In a bid to adapt to a changed environment, India’s edtech unicorns have begun to provide offline educational services. BYJU’S, for example, had acquired the Aakash Institute tutorial centre chain in early 2021; and as the funding winter of 2022 began, BYJU’S started rolling out its ambitious plan to set up 500 offline centres across 200 cities within a year, and to recruit 10,000 staff to manage them. Going offline has become part of the playbook for negotiating India’s volatile edtech landscape. PhysicsWallah too announced in mid-2023 that it intended to invest heavily in its offline tech-enabled centres—called Vidyapeeths and Pathshalas—and open over 60 of them across India by 2024. These centres have already proven to be the company’s fastest-growing vertical in terms of revenue generation and learner enrolment. Other companies like BrightChamps, Unacademy, and Vedantu are also boosting their offline capabilities as contemporary learners today clearly want the best of both worlds—the online and the offline.

Bubble? 

bubble refers to an economic cycle characterised by a spike in market value, especially in asset prices. The surge in inflation is followed by an equally rapid contraction in value. As a whole, the phenomenon is called a bubble burst or crash. As a new year dawns, the experience of edtech in India between 2020 and 2023 would appear to be a textbook case of a bubble burst.

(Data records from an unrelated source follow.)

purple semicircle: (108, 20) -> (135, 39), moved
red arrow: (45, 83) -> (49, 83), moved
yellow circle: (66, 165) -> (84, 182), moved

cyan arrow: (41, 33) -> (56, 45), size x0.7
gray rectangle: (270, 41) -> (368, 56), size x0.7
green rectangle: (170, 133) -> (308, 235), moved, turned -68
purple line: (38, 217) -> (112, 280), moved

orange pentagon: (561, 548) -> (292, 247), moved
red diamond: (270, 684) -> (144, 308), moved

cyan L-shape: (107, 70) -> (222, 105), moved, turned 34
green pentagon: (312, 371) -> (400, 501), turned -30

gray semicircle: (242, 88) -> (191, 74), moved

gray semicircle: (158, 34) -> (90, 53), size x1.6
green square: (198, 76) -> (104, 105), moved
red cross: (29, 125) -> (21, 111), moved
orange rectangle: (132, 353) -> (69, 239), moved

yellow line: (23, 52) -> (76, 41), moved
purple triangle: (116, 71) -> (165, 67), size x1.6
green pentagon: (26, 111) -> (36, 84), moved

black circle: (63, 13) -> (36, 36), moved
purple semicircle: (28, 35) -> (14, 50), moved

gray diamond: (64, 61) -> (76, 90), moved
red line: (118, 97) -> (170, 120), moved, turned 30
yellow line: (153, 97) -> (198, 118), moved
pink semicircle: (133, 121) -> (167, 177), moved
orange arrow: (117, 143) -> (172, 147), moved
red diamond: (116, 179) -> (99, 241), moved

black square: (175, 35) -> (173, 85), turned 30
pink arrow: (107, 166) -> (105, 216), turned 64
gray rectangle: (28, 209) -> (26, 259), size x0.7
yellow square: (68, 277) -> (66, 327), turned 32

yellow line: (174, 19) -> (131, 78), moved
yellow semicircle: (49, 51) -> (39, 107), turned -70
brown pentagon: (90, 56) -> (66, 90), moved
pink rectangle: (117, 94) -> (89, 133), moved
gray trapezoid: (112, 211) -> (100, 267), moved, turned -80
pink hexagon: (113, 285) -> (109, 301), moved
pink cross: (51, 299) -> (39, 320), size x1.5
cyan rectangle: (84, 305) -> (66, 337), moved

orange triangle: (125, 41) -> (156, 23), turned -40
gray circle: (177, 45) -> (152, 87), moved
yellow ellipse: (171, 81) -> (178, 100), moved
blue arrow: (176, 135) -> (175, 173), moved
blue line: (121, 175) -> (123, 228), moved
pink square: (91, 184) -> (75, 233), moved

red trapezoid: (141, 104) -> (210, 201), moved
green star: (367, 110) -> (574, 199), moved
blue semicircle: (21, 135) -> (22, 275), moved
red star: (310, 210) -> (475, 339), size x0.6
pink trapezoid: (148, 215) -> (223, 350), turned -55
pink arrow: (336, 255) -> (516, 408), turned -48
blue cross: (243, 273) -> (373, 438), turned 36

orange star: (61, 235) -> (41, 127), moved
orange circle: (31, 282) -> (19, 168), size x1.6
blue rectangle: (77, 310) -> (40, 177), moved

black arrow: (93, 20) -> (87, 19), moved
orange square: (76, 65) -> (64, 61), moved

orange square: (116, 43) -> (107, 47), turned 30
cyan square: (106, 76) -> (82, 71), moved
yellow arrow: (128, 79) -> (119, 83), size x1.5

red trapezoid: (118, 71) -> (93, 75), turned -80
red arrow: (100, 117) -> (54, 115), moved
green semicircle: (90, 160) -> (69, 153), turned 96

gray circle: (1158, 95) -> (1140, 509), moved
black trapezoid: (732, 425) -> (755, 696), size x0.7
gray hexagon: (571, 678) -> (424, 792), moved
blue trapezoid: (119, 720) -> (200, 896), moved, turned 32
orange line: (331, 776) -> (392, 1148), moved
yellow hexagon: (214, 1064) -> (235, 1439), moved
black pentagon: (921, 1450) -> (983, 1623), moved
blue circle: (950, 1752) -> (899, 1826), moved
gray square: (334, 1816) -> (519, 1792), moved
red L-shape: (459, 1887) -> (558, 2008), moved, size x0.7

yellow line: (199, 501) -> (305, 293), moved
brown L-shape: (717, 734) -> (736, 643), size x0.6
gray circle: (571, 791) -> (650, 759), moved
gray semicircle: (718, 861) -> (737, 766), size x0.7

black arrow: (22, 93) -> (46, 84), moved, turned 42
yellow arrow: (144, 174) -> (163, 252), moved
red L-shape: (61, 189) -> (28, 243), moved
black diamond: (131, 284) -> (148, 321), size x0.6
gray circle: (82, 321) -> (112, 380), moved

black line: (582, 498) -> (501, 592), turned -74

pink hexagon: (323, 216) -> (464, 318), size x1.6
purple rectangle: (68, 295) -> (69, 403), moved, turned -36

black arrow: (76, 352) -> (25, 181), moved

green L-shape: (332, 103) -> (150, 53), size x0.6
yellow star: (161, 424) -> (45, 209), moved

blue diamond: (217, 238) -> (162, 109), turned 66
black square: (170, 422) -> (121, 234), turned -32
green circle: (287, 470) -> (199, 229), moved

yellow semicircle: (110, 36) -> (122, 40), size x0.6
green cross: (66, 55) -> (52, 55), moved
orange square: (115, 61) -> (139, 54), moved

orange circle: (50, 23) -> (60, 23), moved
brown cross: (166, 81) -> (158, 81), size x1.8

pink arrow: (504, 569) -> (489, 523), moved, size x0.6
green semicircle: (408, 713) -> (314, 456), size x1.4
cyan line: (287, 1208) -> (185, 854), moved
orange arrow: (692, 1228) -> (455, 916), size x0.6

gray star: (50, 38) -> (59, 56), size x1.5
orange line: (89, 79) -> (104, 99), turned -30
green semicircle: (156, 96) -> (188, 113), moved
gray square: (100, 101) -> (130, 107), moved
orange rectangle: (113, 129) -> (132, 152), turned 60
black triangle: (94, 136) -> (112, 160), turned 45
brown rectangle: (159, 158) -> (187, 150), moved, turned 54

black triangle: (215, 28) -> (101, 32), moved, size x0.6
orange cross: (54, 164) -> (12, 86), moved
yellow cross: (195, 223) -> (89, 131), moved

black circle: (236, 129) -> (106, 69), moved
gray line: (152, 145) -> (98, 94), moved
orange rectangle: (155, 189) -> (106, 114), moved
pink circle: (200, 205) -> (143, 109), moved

But there is hope yet. Even as investors remain cautious, having burnt their fingers in the post-pandemic years, there is a growing realisation that there are new opportunities to be tapped. A US-based edtech venture firm has pointed out, for instance, that education and skills are “long-tail investment themes driven by rising demand and a growing middle-class”. These attributes help maintain India’s attractiveness as an edtech investment destination. Indeed, small signs of recovery are already becoming apparent. The fact that edtech majors are ramping up their offline services is being keenly watched. Indeed, a sharper focus on hybrid solutions and the application of cutting-edge tech tools in traditional classroom or tutorial settings could yield rich dividends. More broadly, the burst of the edtech bubble could ultimately lead to a more rationalised market in India, with only the most viable, sustainable, competitive, and consumer-centric companies surviving.

Artificial intelligence (AI) is likely to emerge as the next frontier for Indian edtech innovation. 2023 demonstrated generative AI’s potential for supporting teachers and students, and reimagining education. 2024 holds out the promise of a wave of collective upskilling for stakeholders in the education ecosystem, the growing use of AI-based edu-solutions, and more AI-generated educational content.

Finally, as efforts to implement the National Education Policy 2020—with its strong orientation towards tech-enhanced teaching and learning—enter into its fourth year, there will be a broad spectrum of opportunities for edtech-focused public-private partnerships. These could contribute towards the revival and resurgence of edtech in India.